OSL dosimeter material is made through a proprietary manufacturing process. High-purity Al2O3 is melted at high temperatures. It is recrystallized to introduce dopants and oxygen vacancies, which form traps in the material. This creates a unique structure that is able to trap electrons that are excited by exposure to ionizing radiation. The crystal can be used itself, or it can be ground into powder and coated onto a base material, as is the case in the dosimeters used by the RPC.
Commissioning of the RPC’s OSL dosimetry system
Over the past two years, the RPC has been in the process of acceptance testing, commissioning and designing of an OSL system for the mailed audit activities that has included acceptance and commissioning of readers, dosimeter characteristics, design of procedures for data taking, dose calculation, data processing, and quality assurance.
The following properties have been determined as part of the characterization of the system:
• Reading cycle
• Depletion rate
• Dependence of depletion rate on reader parameters
• Cumulative dose limit
• Number of readings per dosimeter
• Relative dose response or element correction factor (ECF)
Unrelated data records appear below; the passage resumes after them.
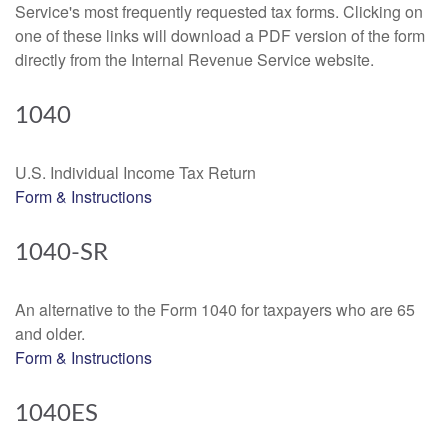
Service's most frequently requested tax forms. Clicking on
one of these links will download a PDF version of the form
directly from the Internal Revenue Service website.
1040
U.S. Individual Income Tax Return
Form & Instructions
1040-SR
An alternative to the Form 1040 for taxpayers who are 65
and older.
Form & Instructions
1040ES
• Variability of ECF with reader
• Variability of ECF with dose
• Dose linearity correction
• Signal fading correction
• Energy/block correction
• Optimal annealing time
• Stability of ECF with annealing
Prior to the introduction of the system to the participant community, it was tested within the M.D. Anderson Cancer Center. A round of tests was then conducted to compare OSLD and TLD irradiations at 11 institutions.
The RPC has acquired MicroStar “InLight” readout devices and a number of “nanoDot” dosimeters manufactured by Landauer Corp. of Glenwood, Illinois* after evaluations conducted during 2007-2010. The target date for introduction of this technology into routine audits is January 2010.
More information is available in presentations made by the RPC recently (1-4). These publications describe the RPC’s testing and commissioning of the OSL system, specifically for use under the conditions imposed by the RPC’s auditing procedures. The OSL dosimeters were commissioned for photon and electron beams. Future plans call for commissioning of the OSL system for use in the RPC’s phantoms, and for audits of proton beams.
*The selection of the Landauer “microStar” reader and “nanoDot” dosimeters does not imply an endorsement of Landauer Corporation by either the RPC or its sponsor.
(1) J Homnick, G Ibbott, A Springer, and J Aguirre. Optically Stimulated Luminescence (OSL) Dosimeters Can Be Used for Remote Dosimetry Services, Med. Phys. 35 2994 (2008).
(2) Homnick J, Ibbott G, Springer A, Aguirre F. OSL Dosimeters can be used for Remote Dosimetry. Int J of Radiat Oncol Biol Phys 72(1):S672-3, 2008.
(3) J. Aguirre, P. Alvarez, D. Followill, G. Ibbott, C. Amador, A. Tailor. SU-FF-T-306: Optically Stimulated Light Dosimetry: Commissioning of An Optically Stimulated Luminescence (OSL) System for Remote Dosimetry Audits, the Radiological Physics Center Experience. Medical Physics 36(6):2009.